For testing disk latency, I use two utilities: ioping
and fio
ioping
is the disk I/O equivalent of ping
. It is very useful for a rapid first-pass on the disk subsystem. Running ioping -C -D -G /your/dir
results in the following output, where <<<
means reading and >>>
means writing:
4 KiB >>> /root/test/ (xfs /dev/dm-0 32.0 GiB): request=1 time=2.90 ms (warmup)
4 KiB <<< /root/test/ (xfs /dev/dm-0 32.0 GiB): request=2 time=278.4 us
4 KiB >>> /root/test/ (xfs /dev/dm-0 32.0 GiB): request=3 time=23.2 ms
4 KiB <<< /root/test/ (xfs /dev/dm-0 32.0 GiB): request=4 time=283.5 us
4 KiB >>> /root/test/ (xfs /dev/dm-0 32.0 GiB): request=5 time=6.29 ms
For a more intensive test (ie: akin to ping flood), add -R
to the commands above. For testing sync writes, remove -C
fio
is invaluable for in-depth analysis. Use fio --name=test --filename=/your/file --rw=randrw --size=256M --direct=1 --runtime=15
for a quick first pass. Add --sync=1
for testing sync writes. Example output:
...
read: IOPS=3708, BW=14.5MiB/s (15.2MB/s)(128MiB/8828msec)

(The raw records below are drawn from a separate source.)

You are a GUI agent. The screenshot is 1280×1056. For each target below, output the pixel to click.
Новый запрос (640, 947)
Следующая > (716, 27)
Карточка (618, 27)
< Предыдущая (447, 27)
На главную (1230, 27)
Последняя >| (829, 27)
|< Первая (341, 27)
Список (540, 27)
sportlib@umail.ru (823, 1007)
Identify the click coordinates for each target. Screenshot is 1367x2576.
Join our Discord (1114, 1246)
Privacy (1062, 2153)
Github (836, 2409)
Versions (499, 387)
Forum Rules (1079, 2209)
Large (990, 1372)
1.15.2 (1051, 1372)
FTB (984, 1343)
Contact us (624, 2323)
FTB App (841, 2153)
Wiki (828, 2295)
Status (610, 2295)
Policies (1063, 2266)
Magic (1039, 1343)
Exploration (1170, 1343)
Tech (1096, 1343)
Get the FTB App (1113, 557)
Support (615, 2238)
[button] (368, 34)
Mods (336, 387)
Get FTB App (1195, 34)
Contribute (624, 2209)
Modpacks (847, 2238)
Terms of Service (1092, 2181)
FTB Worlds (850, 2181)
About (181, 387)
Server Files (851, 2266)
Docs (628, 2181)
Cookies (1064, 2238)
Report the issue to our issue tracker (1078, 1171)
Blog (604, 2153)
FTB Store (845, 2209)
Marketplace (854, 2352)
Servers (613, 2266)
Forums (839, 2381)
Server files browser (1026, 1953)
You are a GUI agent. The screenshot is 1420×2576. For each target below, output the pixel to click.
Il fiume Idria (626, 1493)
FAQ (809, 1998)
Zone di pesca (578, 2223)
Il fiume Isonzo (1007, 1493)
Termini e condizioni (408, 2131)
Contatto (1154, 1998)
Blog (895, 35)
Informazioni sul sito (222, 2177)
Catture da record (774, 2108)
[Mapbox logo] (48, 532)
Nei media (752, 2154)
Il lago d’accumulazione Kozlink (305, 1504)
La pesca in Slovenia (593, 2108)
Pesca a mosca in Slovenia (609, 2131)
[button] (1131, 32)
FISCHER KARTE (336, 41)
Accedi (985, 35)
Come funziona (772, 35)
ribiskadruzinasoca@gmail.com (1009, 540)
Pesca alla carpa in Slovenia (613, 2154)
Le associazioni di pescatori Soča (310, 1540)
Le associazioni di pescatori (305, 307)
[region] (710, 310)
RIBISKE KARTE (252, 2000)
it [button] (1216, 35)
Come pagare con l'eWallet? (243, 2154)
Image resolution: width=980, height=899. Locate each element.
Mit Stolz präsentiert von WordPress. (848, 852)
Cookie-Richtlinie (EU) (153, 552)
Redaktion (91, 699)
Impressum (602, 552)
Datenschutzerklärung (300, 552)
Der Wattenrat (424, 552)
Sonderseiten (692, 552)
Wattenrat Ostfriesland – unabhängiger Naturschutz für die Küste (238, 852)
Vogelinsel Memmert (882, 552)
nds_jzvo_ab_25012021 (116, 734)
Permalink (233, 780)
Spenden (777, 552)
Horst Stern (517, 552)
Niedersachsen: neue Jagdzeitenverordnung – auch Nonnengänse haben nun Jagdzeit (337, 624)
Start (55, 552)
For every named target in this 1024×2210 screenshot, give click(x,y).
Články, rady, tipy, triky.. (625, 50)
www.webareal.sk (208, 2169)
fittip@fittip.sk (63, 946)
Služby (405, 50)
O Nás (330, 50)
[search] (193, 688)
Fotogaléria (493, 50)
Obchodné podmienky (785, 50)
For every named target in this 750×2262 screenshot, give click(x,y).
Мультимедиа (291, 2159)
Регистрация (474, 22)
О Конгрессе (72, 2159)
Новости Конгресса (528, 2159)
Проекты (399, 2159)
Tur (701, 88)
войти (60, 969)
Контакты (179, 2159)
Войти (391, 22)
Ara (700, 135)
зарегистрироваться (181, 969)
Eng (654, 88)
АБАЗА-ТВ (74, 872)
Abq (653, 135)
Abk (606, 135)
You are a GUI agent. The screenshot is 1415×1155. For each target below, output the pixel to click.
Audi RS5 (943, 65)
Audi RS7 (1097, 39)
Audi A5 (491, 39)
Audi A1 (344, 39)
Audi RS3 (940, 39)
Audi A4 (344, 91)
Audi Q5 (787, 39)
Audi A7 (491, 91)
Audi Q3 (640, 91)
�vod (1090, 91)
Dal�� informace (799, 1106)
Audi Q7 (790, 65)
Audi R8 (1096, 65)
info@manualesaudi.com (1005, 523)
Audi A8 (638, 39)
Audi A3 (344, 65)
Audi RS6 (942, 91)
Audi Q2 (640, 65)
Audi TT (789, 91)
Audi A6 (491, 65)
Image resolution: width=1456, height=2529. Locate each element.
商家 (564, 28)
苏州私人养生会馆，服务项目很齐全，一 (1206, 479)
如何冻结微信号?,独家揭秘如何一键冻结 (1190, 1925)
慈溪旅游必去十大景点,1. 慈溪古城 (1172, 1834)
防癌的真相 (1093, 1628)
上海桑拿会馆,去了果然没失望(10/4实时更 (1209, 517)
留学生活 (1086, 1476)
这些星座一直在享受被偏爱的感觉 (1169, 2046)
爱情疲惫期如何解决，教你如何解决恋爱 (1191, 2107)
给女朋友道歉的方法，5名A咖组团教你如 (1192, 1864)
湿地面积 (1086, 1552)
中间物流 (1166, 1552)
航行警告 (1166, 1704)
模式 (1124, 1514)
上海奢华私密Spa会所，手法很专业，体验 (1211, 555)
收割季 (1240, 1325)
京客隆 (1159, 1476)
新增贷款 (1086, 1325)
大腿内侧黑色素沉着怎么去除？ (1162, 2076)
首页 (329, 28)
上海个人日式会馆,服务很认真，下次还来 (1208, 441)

clat (usec): min=90, max=12403, avg=200.61, stdev=385.19
lat (usec): min=90, max=12403, avg=200.79, stdev=385.20
...
write: IOPS=3715, BW=14.5MiB/s (15.2MB/s)(128MiB/8828msec); 0 zone resets
clat (usec): min=32, max=16906, avg=65.05, stdev=317.08
lat (usec): min=32, max=16906, avg=65.33, stdev=317.09
...
Bonus point: ZFS does not supports true O_DIRECT
read/writes, so non-sync writes are going to be cached. Reads will be cached unless setting primarycache=none
on the testing dataset. Anyway ZFS performance testing, due to its strong reliance on ARC and other factors, is a quite complex task.